Si l’on demande aux candidats d’un examen d’instruction civique les particularités du système politique suisse, ils mentionnent en général en premier lieu la démocratie directe et seulement après la neutralité, le fédéralisme ou le multilinguisme de la Suisse. Ce n’est pas par hasard, car dans aucun pays du monde la population n’a autant de droits de participation qu’en Suisse. Certes, il y a dans d’autres pays, par exemple en Allemagne, la possibilité de soumettre certaines décisions politiques, au niveau des communes ou du land, au référendum. C’est particulièrement le cas en Bavière, où le président du Conseil constitutionnel, responsable de l’élaboration d’une nouvelle constitution après la Seconde Guerre mondiale, était Wilhelm Hoegner qui s’était exilé pendant la guerre en Suisse. (cf. Wilfried Scharnagel. Bayern kann es auch allein, wie in der Schweiz. p. 64) Mais dans aucun Etat les possibilités de participer sont aussi développées qu’en Suisse. Même au plan fédéral le peuple peut directement participer aux décisions. Dans les pays membres de l’Union européenne, nous ne trouvons que des démocraties présidiales ou parlementaires où le peuple, à part les élections cycliques, ne peut que rarement participer aux décisions politiques. Le droit d’initiative à l’échelon national n’existe dans aucun de ces pays.
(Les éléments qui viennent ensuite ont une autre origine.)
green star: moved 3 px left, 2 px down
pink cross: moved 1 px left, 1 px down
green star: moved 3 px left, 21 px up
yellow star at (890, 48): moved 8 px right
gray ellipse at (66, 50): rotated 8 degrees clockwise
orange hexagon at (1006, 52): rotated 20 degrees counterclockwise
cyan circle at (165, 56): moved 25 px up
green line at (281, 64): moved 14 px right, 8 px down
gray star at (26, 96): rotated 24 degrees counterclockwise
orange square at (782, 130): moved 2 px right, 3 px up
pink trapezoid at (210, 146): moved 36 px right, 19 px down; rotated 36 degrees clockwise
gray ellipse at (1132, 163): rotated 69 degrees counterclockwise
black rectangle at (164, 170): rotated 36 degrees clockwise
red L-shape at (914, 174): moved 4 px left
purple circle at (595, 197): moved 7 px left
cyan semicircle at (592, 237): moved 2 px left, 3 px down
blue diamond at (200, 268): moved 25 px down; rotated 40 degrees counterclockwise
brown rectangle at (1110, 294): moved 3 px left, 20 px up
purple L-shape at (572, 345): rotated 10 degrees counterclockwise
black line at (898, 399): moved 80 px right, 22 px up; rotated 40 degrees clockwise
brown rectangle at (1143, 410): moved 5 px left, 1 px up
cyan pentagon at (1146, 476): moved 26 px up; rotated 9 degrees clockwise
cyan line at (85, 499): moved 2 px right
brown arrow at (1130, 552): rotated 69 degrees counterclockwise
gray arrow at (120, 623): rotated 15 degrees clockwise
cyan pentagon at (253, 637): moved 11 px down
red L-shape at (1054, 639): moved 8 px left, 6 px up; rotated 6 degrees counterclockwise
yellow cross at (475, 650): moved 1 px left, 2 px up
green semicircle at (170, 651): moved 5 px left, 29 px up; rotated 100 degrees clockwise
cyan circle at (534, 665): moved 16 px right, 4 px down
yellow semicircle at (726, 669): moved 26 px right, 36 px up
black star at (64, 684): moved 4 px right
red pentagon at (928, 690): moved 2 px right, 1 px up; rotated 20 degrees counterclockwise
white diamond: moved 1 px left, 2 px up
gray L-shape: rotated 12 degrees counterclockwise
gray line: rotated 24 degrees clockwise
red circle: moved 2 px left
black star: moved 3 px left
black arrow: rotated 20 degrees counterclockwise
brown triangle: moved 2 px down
La particularité de la Suisse réside donc surtout dans sa démocratie directe.
De ce point de vue-là on peut dire que la Suisse est un cas particulier, qui, de par son système, n’est pas compatible avec une formation supranationale où le citoyen est surtout administré.
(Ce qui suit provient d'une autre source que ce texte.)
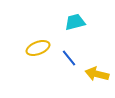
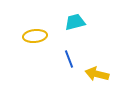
yellow ellipse: moved 3 px left, 12 px up; rotated 15 degrees clockwise
blue line: moved 1 px down; rotated 18 degrees clockwise
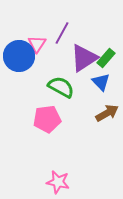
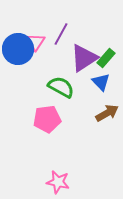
purple line: moved 1 px left, 1 px down
pink triangle: moved 1 px left, 2 px up
blue circle: moved 1 px left, 7 px up
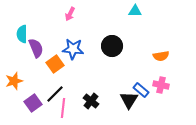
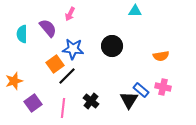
purple semicircle: moved 12 px right, 20 px up; rotated 18 degrees counterclockwise
pink cross: moved 2 px right, 2 px down
black line: moved 12 px right, 18 px up
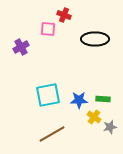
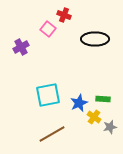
pink square: rotated 35 degrees clockwise
blue star: moved 3 px down; rotated 24 degrees counterclockwise
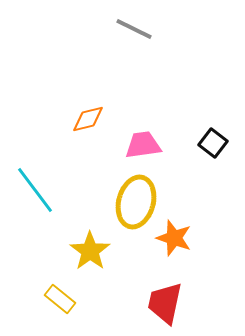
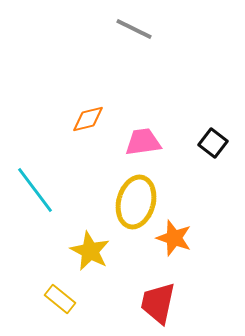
pink trapezoid: moved 3 px up
yellow star: rotated 9 degrees counterclockwise
red trapezoid: moved 7 px left
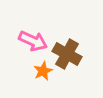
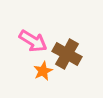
pink arrow: rotated 8 degrees clockwise
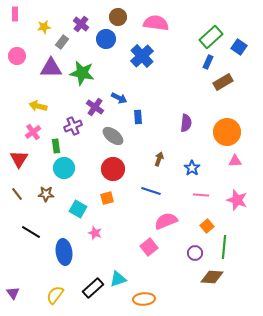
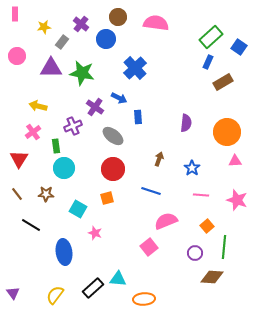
blue cross at (142, 56): moved 7 px left, 12 px down
black line at (31, 232): moved 7 px up
cyan triangle at (118, 279): rotated 24 degrees clockwise
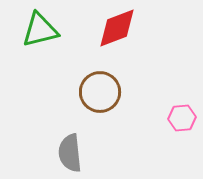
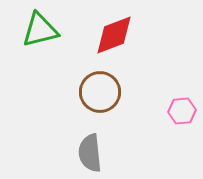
red diamond: moved 3 px left, 7 px down
pink hexagon: moved 7 px up
gray semicircle: moved 20 px right
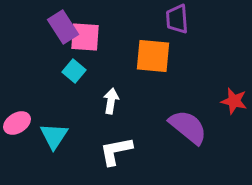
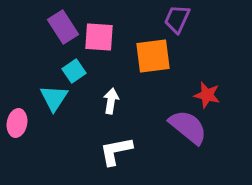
purple trapezoid: rotated 28 degrees clockwise
pink square: moved 14 px right
orange square: rotated 12 degrees counterclockwise
cyan square: rotated 15 degrees clockwise
red star: moved 27 px left, 6 px up
pink ellipse: rotated 48 degrees counterclockwise
cyan triangle: moved 38 px up
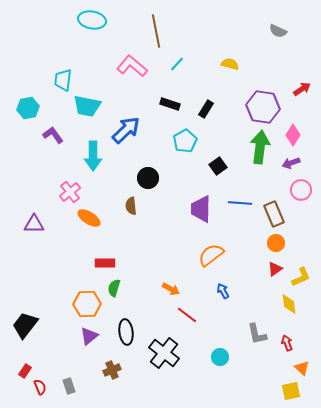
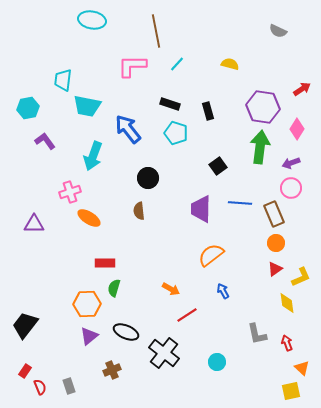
pink L-shape at (132, 66): rotated 40 degrees counterclockwise
black rectangle at (206, 109): moved 2 px right, 2 px down; rotated 48 degrees counterclockwise
blue arrow at (126, 130): moved 2 px right, 1 px up; rotated 84 degrees counterclockwise
purple L-shape at (53, 135): moved 8 px left, 6 px down
pink diamond at (293, 135): moved 4 px right, 6 px up
cyan pentagon at (185, 141): moved 9 px left, 8 px up; rotated 25 degrees counterclockwise
cyan arrow at (93, 156): rotated 20 degrees clockwise
pink circle at (301, 190): moved 10 px left, 2 px up
pink cross at (70, 192): rotated 20 degrees clockwise
brown semicircle at (131, 206): moved 8 px right, 5 px down
yellow diamond at (289, 304): moved 2 px left, 1 px up
red line at (187, 315): rotated 70 degrees counterclockwise
black ellipse at (126, 332): rotated 60 degrees counterclockwise
cyan circle at (220, 357): moved 3 px left, 5 px down
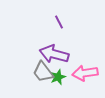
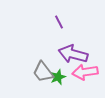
purple arrow: moved 19 px right
pink arrow: moved 1 px up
Les paysans, détenteurs légitimes du pouvoir politique

La Suisse ne se comprend qu’à partir du citoyen, car depuis la fondation de la Confédération au Moyen-Age les habitants jouissent d’un degré élevé de liberté, ce qui se manifeste dans la délégation de beaucoup de responsabilités à l’individu.
La délégation de responsabilité repose sur la conviction que le citoyen n’abuse en général pas de cette confiance mais s’engage en principe d’une manière positive pour la communauté. Cette façon de penser était déjà d’actualité au Moyen-Age. Ainsi, dans les Grisons ce furent les paysans qui s’impliquèrent de manière active dans le développement du système politique. Ils étaient les détenteurs légitimes du pouvoir. La responsabilité leur incombait de défendre leurs communes contre des attaques extérieures. Ces armées de paysans s’avérèrent plus puissantes que les armées de mercenaires étrangers (cf. Rudolph C. Head. Demokratie im frühneuzeitlichen Graubünden, p. 13?ss). On savait ce qu’on avait à défendre, à savoir un haut degré de liberté et d’autonomie.
Par les temps qui courent, la distinction entre «délit fiscal» et «fraude fiscale» est un exemple où la confiance fondamentale envers le citoyen se manifeste, ce qu’on ne comprend pas dans des pays tels l’Allemagne, la France, l’Italie, etc. Le concitoyen est considéré comme un semblable qui a également un intérêt au bien commun. Ainsi le contribuable n’est pas considéré avec méfiance comme fraudeur fiscal potentiel comme dans d’autres pays. Lorsqu’on compare la fiscalité suisse avec celle d’autres pays, on constate que notre façon de voir les choses est beaucoup plus prometteuse. Jusqu’à présent, la Suisse maîtrise ses finances. Même s’il y sans cesse des tentatives de dépenser plus que l’on encaisse. Avec le frein à l’endettement le peuple a jadis mis un terme à la gestion irresponsable du trésor public.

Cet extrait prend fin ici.